Already within the space of less than two years it had kindled the passions of friend and foe alike. The outbreak of the conflagration did not even await the return to His native city of the One Who had generated it. The implications of a Revelation, thrust so dramatically upon a race so degenerate, so inflammable in temper, could indeed have had no other consequence than to excite within men’s bosoms the fiercest passions of fear, of hate, of rage and envy. A Faith Whose Founder did not content Himself with the claim to be the Gate of the Hidden Imám, Who assumed a rank that excelled even that of the Sáhibu’z-Zamán, Who regarded Himself as the precursor of one incomparably greater than Himself, Who peremptorily commanded not only the subjects of the Sháh, but the monarch himself, and even the kings and princes of the earth, to forsake their all and follow Him, Who claimed to be the inheritor of the earth and all that is therein—a Faith Whose religious doctrines, Whose ethical standards, social principles and religious laws challenged the whole structure of the society in which it was born, soon ranged, with startling unanimity, the mass of the people behind their priests, and behind their chief magistrate, with his ministers and his government, and welded them into an opposition sworn to destroy, root and branch, the movement initiated by One Whom they regarded as an impious and presumptuous pretender. 
- Shoghi Effendi  (Chapter 1, ‘God Passes By)

4/18/20

February–March, 1845: The Báb returned to Persia – The “signal for a commotion that rocked the entire country”

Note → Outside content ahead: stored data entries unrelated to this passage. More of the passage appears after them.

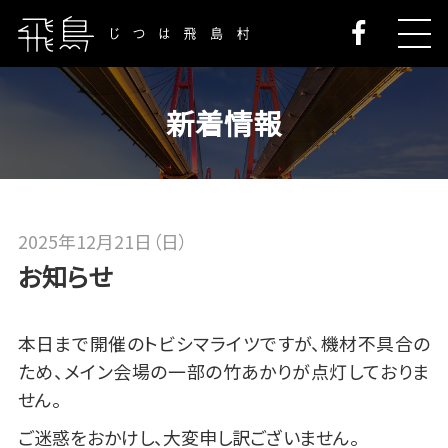
新着情報
2025年12月21日（日）
お知らせ
本日まで開催のトビシマライツですが、機材不具合の
ため、メイン会場の一部の竹あかりが点灯しておりま
せん。
ご迷惑をおかけし、大変申し訳ございません。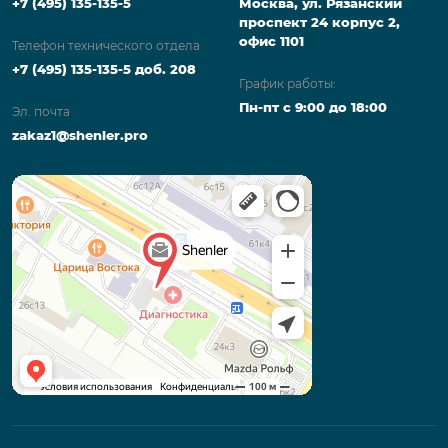
+7 (495) 135-135-5
Москва, ул. Рязанский
проспект 24 корпус 2,
офис 1101
Телефон технического отдела
+7 (495) 135-135-5 доб. 208
График работы:
Пн-пт с 9:00 до 18:00
Эл. почта
zakaz1@shenler.pro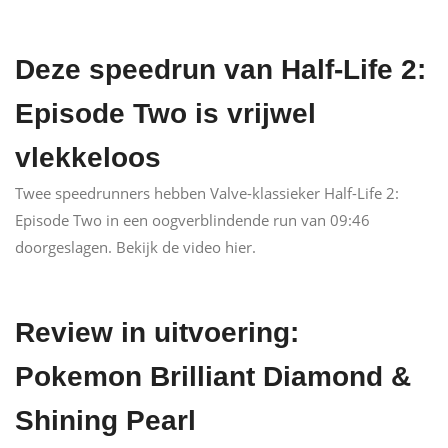
Deze speedrun van Half-Life 2:
Episode Two is vrijwel
vlekkeloos
Twee speedrunners hebben Valve-klassieker Half-Life 2:
Episode Two in een oogverblindende run van 09:46
doorgeslagen. Bekijk de video hier.
Review in uitvoering:
Pokemon Brilliant Diamond &
Shining Pearl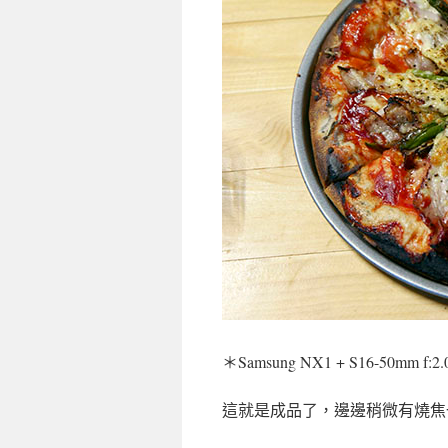
＊Samsung NX1 + S16-50mm f:2
這就是成品了，邊邊稍微有燒焦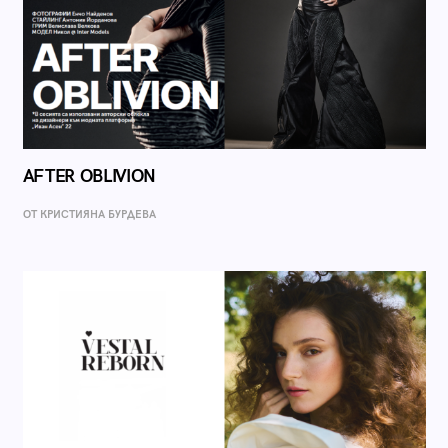
AFTER OBLIVION
ОТ КРИСТИЯНА БУРДЕВА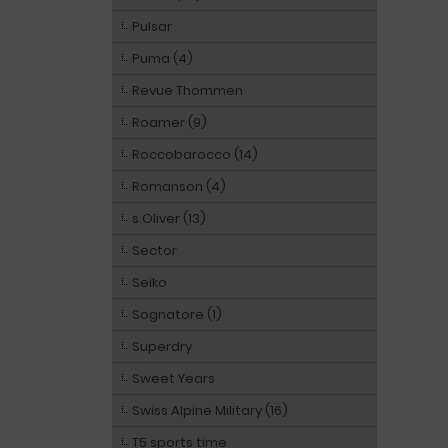
Pulsar
Puma (4)
Revue Thommen
Roamer (9)
Roccobarocco (14)
Romanson (4)
s.Oliver (13)
Sector
Seiko
Sognatore (1)
Superdry
Sweet Years
Swiss Alpine Military (16)
T5 sports time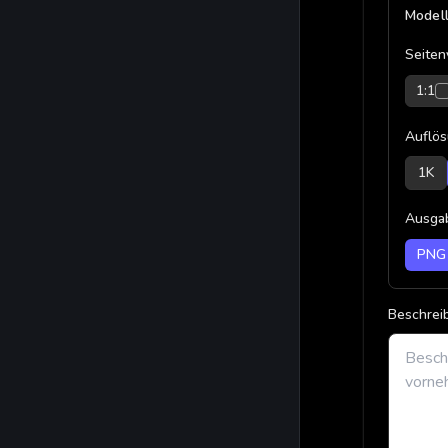
Modell
Seiten
1:1
Auflö
1K
Ausga
PNG
Beschreib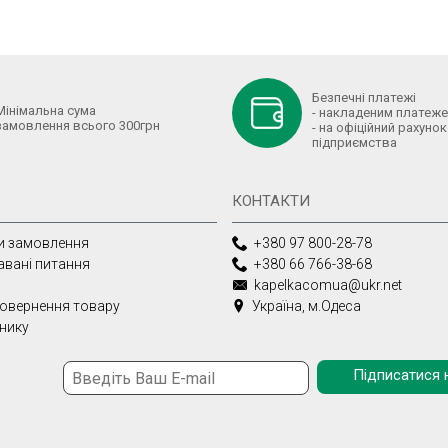
Безпечні платежі
Мінімальна сума
- накладеним платеж
замовлення всього 300грн
- на офіційний рахунок
підприємства
КОНТАКТИ
и замовлення
+380 97 800-28-78
авані питання
+380 66 766-38-68
kapelkacomua@ukr.net
Україна, м.Одеса
повернення товару
внику
Підписатися 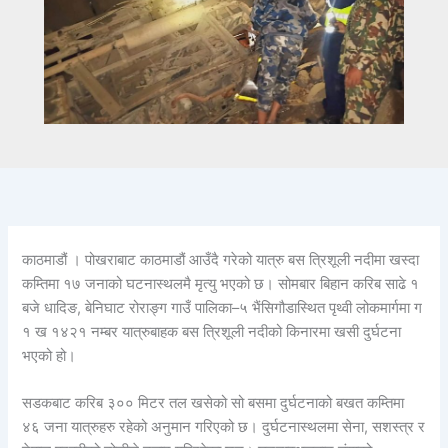
काठमाडौं । पोखराबाट काठमाडौं आउँदै गरेको यात्रु बस त्रिशूली नदीमा खस्दा
कम्तिमा १७ जनाको घटनास्थलमै मृत्यु भएको छ। सोमबार बिहान करिब साढे १
बजे धादिङ, बेनिघाट रोराङ्ग गाउँ पालिका–५ भैंसिगौडास्थित पृथ्वी लोकमार्गमा ग
१ ख १४२१ नम्बर यात्रुबाहक बस त्रिशूली नदीको किनारमा खसी दुर्घटना
भएको हो।
सडकबाट करिब ३०० मिटर तल खसेको सो बसमा दुर्घटनाको बखत कम्तिमा
४६ जना यात्रुहरु रहेको अनुमान गरिएको छ। दुर्घटनास्थलमा सेना, सशस्त्र र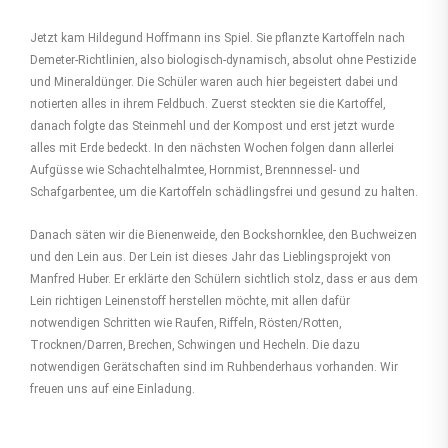
Jetzt kam Hildegund Hoffmann ins Spiel. Sie pflanzte Kartoffeln nach
Demeter-Richtlinien, also biologisch-dynamisch, absolut ohne Pestizide
und Mineraldünger. Die Schüler waren auch hier begeistert dabei und
notierten alles in ihrem Feldbuch. Zuerst steckten sie die Kartoffel,
danach folgte das Steinmehl und der Kompost und erst jetzt wurde
alles mit Erde bedeckt. In den nächsten Wochen folgen dann allerlei
Aufgüsse wie Schachtelhalmtee, Hornmist, Brennnessel- und
Schafgarbentee, um die Kartoffeln schädlingsfrei und gesund zu halten.
Danach säten wir die Bienenweide, den Bockshornklee, den Buchweizen
und den Lein aus. Der Lein ist dieses Jahr das Lieblingsprojekt von
Manfred Huber. Er erklärte den Schülern sichtlich stolz, dass er aus dem
Lein richtigen Leinenstoff herstellen möchte, mit allen dafür
notwendigen Schritten wie Raufen, Riffeln, Rösten/Rotten,
Trocknen/Darren, Brechen, Schwingen und Hecheln. Die dazu
notwendigen Gerätschaften sind im Ruhbenderhaus vorhanden. Wir
freuen uns auf eine Einladung.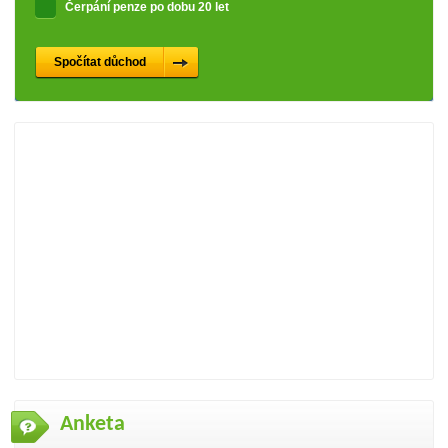
Čerpání penze po dobu 20 let
Anketa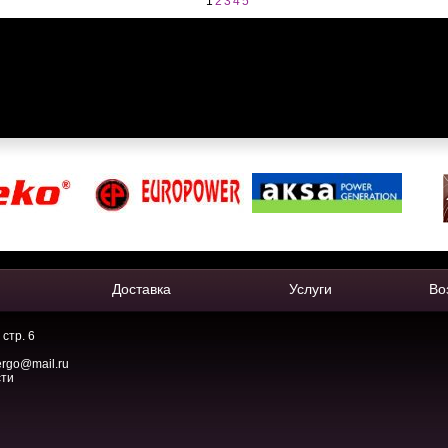
1
2
3
4
5
Доставка
Услуги
Во
 стр. 6
ergo@mail.ru
сти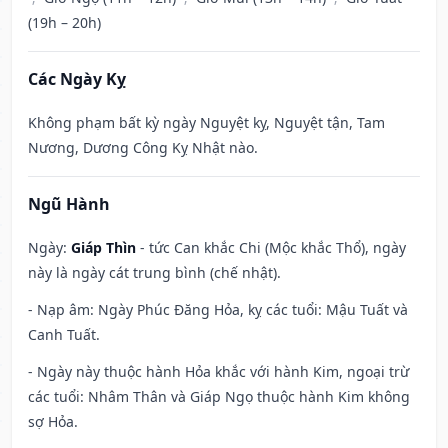
(19h – 20h)
Các Ngày Kỵ
Không phạm bất kỳ ngày Nguyệt kỵ, Nguyệt tận, Tam
Nương, Dương Công Kỵ Nhật nào.
Ngũ Hành
Ngày:
Giáp Thìn
- tức Can khắc Chi (Mộc khắc Thổ), ngày
này là ngày cát trung bình (chế nhật).
- Nạp âm: Ngày Phúc Đăng Hỏa, kỵ các tuổi: Mậu Tuất và
Canh Tuất.
- Ngày này thuộc hành Hỏa khắc với hành Kim, ngoại trừ
các tuổi: Nhâm Thân và Giáp Ngọ thuộc hành Kim không
sợ Hỏa.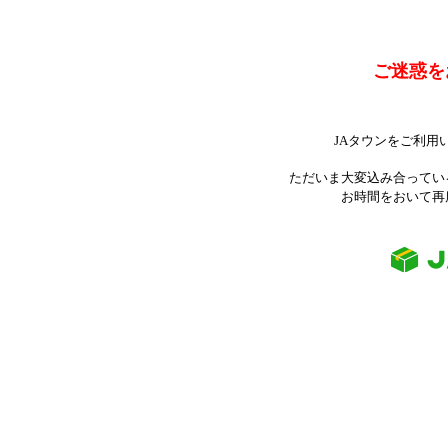
ご迷惑を
JAタウンをご利用
ただいま大変込み合ってい
お時間をおいて再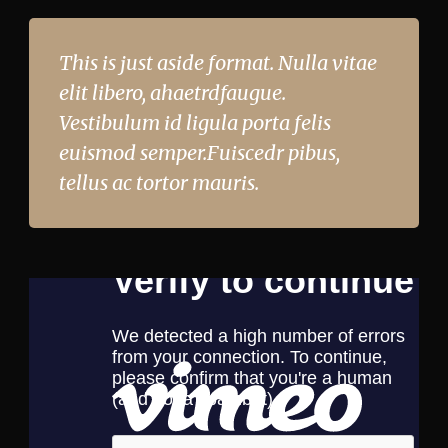
This is just aside format. Nulla vitae
elit libero, ahaetrdfaugue.
Vestibulum id ligula porta felis
euismod semper.Fuiscedr pibus,
tellus ac tortor mauris.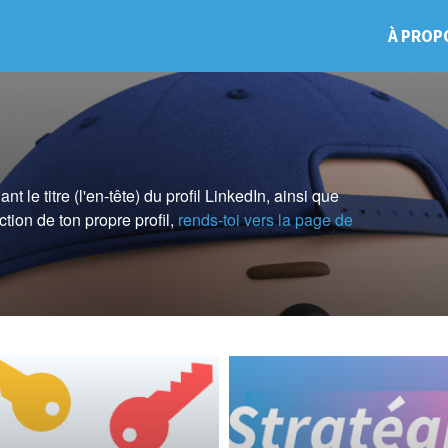
À PROP
 le titre (l'en-tête) du profil LinkedIn, ainsi que
ction de ton propre profil,
rends-toi vers la page de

The Báb’s return to His native land (Safar 1261) (February–March, 1845) was the signal for a commotion that rocked the entire country. The fire which the declaration of His mission had lit was being fanned into flame through the dispersal and activities of His appointed disciples. 
- Shoghi Effendi  (Chapter 1, ‘God Passes By)

4/15/20

The Báb’s farewell to Quddús

The Báb’s visit to Medina marked the conclusion of His pilgrimage. Regaining Jaddih, He returned to Búshihr, where one of His first acts was to bid His last farewell to His fellow-traveler and disciple, and to assure him that he would meet the Beloved of their hearts. He, moreover, announced to him that he would be crowned with a martyr’s death, and that He Himself would subsequently suffer a similar fate at the hands of their common foe. 
- Shoghi Effendi  (Chapter 1, ‘God Passes By)

4/11/20

The Báb’s Epistle to the Sherif of Mecca, conveyed by Quddús

The second was the invitation, in the form of an Epistle, conveyed by Quddús, to the Sherif of Mecca, in which the custodian of the House of God was called upon to embrace the truth of the new Revelation. Absorbed in his own pursuits the Sherif however failed to respond. Seven years later, when in the course of a conversation with a certain Hájí Níyáz-i-Baghdádí, this same Sherif was informed of the circumstances attending the mission and martyrdom of the Prophet of Shíráz, he listened attentively to the description of those events and expressed his indignation at the tragic fate that had overtaken Him. 
- Shoghi Effendi  (Chapter 1, ‘God Passes By)

4/8/20

The Báb declared His Mission to a most outstanding exponent of the Shyakhi School in Hijáz, Saudi Arabia

His [the Báb's] visit to Hijáz was marked by two episodes of particular importance. The first was the declaration of His mission and His open challenge to the haughty Mírzá Muhít-i-Kirmání, one of the most outstanding exponents of the Shaykhí school, who at times went so far as to assert his independence of the leadership of that school assumed after the death of Siyyid Kaẓím by Ḥájí Muhammad Karím Khán, a redoubtable enemy of the Bábí Faith.